_Task data_.
__________
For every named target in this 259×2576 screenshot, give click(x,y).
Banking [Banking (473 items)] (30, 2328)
__________
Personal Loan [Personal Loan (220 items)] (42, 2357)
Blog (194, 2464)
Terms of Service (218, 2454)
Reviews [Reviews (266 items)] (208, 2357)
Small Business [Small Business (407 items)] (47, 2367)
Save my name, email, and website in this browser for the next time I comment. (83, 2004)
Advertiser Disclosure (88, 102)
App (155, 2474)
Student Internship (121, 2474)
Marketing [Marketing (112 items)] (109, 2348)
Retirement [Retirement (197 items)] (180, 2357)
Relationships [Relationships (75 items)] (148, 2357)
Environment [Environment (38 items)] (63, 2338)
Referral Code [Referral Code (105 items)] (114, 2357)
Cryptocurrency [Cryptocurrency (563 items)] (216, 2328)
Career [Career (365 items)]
__________
_Directions for this task_. Count each line of the entries that holds the word "items", then state the total and nothing more.

_Written solution_. 11